One role of art for hundreds of years was to illustrate Bible stories for the illiterate masses who came to church. Artists could make a lot of money gaining a Catholic Church contract and so competition was great. This led to the creation of some amazing works of art in Western culture.
For this week, I want to share with you the Christmas story in masterpieces, two paintings a day for five days. I’ll share with you my take on these works but, hopefully, you’ll also linger with them for a moment. We often can look back on history with a patronizing eye or with a sense of our own advanced superiority. If we take the time to really look and attempt to understand the vision of the Christmas story told from times past, it is amazing how revealing it can be about us and how our human story remains consistent, despite the gap of ages, eras and cultures.
The first two paintings I’ll share today are The Annunciation by Botticelli (1489) and Mary and Joseph on the Way to Bethlehem by Hugo van der Goes (1475)
Botticelli is best known for his Birth of Venus which is considered his masterwork. The fine details and flowing shapes of The Annunciation are very indicative of his painting. The message he sends through this image is striking. The angel Gabriel is bowing down on one knee to deliver his message to Mary that she will give birth to the Messiah. The look on his face is one of concern and sympathy, giving his phrase “Do not be afraid” a whole different meaning from how it is often interpreted. Mary’s face is particularly beautiful but also shows the emotional sense of resignation and obedience to God.
Botticelli has painted an Italian countryside out the window. This seems only natural as he likely had no idea what the Palestinian countryside would look like. It also causes the viewer of the time to be able to find themselves in the story. Like our modern takes on Shakespearean plays, the contemporary context draws people in and helps them relate it to their own time and place.
My favorite aspect of this painting is the outreached hands, fingertips just inches apart from each other, seemingly soon to touch. That sense of imminent contact creates a tension between the two figures but also a direct connection. It sums up the scene so perfectly in that way; a scene that would have been deeply emotional, joyful but also sad and frightening.
I must admit to absolutely loving this piece, which is part of the Portinari Altarpiece, painted by Flemish artist Hugo van der Goes. The landscape and the animals are as much a part of this scene as Mary and Joseph, the typical donkey is followed by a just-visible cow making its way around the large rock formation. The artist has done a wonderful job picturing a concerned Joseph carefully helping his pregnant wife down a slope. She’s presumably not on the donkey because he feels its safer to help her down himself. It is such a beautiful image of care and concern without being overstated.
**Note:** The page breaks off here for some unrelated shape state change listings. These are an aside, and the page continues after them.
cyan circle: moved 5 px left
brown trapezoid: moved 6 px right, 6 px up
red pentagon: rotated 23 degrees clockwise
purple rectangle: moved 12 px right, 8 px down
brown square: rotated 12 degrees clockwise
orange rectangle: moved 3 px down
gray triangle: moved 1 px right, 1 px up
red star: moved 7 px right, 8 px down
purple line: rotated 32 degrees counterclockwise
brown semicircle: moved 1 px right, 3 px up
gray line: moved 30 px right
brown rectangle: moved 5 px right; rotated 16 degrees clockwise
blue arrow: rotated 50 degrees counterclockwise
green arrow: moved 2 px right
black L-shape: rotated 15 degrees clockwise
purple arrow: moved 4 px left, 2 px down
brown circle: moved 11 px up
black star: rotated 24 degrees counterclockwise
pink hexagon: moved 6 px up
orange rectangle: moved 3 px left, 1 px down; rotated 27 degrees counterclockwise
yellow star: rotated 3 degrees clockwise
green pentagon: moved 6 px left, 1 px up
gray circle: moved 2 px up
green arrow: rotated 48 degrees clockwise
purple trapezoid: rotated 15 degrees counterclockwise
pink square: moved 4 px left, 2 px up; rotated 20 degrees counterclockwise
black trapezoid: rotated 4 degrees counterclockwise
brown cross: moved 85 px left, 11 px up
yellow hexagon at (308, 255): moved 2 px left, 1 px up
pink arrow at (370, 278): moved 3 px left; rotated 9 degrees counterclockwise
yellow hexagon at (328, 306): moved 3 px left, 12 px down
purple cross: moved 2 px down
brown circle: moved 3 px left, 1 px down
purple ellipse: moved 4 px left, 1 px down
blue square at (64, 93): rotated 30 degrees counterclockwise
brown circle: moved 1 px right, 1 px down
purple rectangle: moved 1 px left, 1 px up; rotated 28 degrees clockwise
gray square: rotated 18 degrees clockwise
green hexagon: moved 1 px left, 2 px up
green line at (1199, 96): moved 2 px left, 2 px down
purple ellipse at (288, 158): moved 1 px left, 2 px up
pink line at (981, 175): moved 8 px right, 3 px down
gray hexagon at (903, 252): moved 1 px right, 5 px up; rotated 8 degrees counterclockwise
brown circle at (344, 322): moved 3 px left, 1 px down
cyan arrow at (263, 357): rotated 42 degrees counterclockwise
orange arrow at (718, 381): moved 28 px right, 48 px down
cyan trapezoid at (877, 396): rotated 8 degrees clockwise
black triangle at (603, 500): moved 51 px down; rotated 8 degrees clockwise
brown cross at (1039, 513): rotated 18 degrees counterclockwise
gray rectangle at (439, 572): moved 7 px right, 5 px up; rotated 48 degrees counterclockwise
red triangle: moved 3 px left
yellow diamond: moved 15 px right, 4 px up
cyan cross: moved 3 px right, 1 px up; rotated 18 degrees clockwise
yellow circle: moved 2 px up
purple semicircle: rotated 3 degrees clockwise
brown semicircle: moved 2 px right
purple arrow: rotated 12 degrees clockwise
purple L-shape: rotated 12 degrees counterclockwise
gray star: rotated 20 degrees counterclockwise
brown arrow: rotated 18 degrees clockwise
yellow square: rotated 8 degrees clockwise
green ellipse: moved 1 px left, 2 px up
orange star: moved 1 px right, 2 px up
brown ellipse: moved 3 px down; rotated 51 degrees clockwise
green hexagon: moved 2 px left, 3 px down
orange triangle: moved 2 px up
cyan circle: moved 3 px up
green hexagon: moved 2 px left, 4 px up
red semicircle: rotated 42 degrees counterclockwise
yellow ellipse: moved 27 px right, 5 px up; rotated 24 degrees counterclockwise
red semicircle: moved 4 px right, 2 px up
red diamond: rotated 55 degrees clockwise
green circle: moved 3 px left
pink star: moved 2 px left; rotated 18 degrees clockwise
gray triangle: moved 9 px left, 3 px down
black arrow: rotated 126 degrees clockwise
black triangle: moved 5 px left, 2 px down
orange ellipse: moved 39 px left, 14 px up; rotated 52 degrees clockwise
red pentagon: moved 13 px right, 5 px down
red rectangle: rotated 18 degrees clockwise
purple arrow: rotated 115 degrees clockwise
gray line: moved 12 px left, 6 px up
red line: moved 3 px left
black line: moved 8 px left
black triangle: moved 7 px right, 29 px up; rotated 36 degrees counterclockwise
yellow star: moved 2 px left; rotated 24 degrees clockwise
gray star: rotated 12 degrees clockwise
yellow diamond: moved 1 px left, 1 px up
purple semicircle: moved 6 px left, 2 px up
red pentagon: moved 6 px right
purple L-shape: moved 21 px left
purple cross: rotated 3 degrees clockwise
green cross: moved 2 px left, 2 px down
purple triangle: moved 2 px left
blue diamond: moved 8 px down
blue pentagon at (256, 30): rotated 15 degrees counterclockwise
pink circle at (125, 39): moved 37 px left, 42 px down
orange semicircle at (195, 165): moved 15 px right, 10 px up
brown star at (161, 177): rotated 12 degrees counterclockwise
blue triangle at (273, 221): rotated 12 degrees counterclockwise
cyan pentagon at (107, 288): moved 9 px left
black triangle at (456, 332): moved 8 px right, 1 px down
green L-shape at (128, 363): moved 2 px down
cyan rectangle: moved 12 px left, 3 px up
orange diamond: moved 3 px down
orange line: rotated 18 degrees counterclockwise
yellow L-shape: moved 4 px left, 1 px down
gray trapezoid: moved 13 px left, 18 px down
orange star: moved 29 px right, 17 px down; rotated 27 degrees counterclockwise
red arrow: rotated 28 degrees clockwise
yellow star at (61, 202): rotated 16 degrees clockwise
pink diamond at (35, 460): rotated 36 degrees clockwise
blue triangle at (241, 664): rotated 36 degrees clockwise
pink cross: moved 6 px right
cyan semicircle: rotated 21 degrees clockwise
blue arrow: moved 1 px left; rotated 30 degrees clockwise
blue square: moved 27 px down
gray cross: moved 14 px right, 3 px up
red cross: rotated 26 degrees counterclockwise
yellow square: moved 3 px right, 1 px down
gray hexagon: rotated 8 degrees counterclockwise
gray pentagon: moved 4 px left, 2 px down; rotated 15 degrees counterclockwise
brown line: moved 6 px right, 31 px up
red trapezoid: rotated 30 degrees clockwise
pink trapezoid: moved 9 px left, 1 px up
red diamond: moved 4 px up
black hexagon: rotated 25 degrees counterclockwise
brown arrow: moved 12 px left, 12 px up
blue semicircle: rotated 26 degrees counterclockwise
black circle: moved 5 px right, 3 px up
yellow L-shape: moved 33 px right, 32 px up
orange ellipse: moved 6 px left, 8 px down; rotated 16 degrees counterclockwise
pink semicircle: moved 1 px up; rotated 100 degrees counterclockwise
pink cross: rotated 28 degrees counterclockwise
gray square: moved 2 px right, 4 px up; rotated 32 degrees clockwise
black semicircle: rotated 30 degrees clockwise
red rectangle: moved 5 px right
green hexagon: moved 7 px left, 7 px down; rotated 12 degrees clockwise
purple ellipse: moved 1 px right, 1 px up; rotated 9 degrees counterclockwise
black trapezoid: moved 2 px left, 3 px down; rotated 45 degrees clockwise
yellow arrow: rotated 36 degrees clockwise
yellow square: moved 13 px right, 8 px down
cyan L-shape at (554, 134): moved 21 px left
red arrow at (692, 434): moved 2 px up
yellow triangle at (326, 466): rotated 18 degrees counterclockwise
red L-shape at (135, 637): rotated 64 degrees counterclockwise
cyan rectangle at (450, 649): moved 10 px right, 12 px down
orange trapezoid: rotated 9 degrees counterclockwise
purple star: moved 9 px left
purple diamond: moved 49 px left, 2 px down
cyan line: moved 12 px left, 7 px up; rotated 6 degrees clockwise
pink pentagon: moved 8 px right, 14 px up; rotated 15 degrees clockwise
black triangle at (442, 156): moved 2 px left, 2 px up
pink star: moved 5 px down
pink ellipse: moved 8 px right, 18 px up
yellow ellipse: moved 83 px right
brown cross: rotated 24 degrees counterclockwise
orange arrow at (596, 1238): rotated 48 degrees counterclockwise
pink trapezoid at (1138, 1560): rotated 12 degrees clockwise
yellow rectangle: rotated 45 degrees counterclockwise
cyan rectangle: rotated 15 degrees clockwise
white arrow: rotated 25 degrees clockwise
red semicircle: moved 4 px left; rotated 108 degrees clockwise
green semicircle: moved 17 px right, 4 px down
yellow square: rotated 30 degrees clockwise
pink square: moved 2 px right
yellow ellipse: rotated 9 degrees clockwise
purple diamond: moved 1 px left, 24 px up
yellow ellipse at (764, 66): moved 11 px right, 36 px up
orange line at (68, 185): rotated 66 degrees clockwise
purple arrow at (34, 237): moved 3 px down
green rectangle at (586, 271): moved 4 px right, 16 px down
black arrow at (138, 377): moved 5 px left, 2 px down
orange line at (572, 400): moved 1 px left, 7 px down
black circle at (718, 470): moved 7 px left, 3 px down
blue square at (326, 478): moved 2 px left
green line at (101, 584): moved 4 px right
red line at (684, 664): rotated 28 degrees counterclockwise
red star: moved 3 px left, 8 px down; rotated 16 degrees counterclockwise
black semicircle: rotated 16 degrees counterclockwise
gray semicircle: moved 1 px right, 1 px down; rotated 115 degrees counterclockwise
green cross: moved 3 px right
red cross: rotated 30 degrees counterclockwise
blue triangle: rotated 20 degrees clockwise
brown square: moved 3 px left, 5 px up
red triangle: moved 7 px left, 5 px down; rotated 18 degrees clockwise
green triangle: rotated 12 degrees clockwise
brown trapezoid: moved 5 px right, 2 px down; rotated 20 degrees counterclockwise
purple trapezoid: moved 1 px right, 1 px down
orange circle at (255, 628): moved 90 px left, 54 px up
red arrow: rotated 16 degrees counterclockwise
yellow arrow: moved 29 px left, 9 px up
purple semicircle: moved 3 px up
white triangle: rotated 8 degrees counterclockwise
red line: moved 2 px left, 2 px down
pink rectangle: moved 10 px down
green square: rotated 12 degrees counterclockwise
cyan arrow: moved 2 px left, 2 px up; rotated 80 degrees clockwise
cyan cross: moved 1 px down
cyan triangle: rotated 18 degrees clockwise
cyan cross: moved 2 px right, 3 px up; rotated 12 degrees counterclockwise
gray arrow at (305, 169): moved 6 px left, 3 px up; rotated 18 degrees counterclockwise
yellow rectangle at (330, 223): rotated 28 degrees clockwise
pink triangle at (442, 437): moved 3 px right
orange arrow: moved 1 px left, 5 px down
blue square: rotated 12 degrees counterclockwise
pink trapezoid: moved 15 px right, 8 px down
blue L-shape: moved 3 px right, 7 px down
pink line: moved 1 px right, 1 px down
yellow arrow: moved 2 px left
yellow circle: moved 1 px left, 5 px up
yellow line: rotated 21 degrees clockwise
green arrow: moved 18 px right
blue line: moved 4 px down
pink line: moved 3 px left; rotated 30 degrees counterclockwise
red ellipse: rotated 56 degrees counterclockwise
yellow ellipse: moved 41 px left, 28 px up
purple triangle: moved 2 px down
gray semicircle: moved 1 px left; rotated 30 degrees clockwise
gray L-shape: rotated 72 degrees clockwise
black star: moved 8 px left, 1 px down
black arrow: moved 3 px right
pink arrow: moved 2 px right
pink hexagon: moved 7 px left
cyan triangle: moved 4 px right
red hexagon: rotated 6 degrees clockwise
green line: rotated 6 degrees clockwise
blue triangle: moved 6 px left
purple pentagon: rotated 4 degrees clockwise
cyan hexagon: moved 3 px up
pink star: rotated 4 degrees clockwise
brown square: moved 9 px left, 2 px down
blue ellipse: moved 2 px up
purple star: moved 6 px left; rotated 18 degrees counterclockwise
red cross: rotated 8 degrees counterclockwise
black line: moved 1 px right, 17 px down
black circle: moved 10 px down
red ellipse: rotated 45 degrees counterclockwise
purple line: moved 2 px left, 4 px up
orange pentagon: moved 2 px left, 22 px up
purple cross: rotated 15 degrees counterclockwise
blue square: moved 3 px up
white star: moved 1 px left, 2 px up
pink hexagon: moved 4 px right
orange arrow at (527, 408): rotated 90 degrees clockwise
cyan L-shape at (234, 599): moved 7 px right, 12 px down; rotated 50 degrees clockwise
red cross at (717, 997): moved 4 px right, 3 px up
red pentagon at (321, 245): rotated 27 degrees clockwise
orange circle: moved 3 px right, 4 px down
The colors of this piece are so warm and earthy, again making it easy for the viewer to enter into the scene. I’m not sure if he meant it this way, but the predominance of the large rock formation draws my mind immediately to all the references in scripture of God and Jesus as the Rock:
I love you, O Lord, my strength. The Lord is my rock, my fortress and my deliverer; my God is my rock, in whom I take refuge. He is my shield and the horn of my salvation, my stronghold. – Psalm 18: 1-2
The idea of God as protection, the image of Joseph giving loving care to Mary, the warmth of this whole piece of art radiates so much of the heart of the Christmas message.
Tomorrow, Part 2 of this series that will feature a unique take on the little town of Bethlehem and a dramatic and dynamic Nativity scene.
One thought on “A Year of Creating Dangerously, Day 352: Christmas in Masterpieces, Part 1”
The rock formation and descending path is a reference to Jesus as Son of David. The left side of the rock is a lion, the right side, a bear, and refers to David protecting the sheep from the paws of the lion and bear (1 Samuel 17 : 34-37).
The scene also refers to Jesus’ triumphant entry into Jerusalem (and Heaven as the new Jerusalem) (Luke 19 : 28-38). The red garment represents the garments of the two disciples sent by Jesus to fetch the colt and who threw their cloaks over its back. They later shared in Christ’s death, martyred for their faith.
A donkey, or colt, is generally marked with a cross on its back, hence the red flowing robe, and the water can beside it refers to the water and blood that flowed from the heart of Christ when his side was pierced by the soldier’s lance.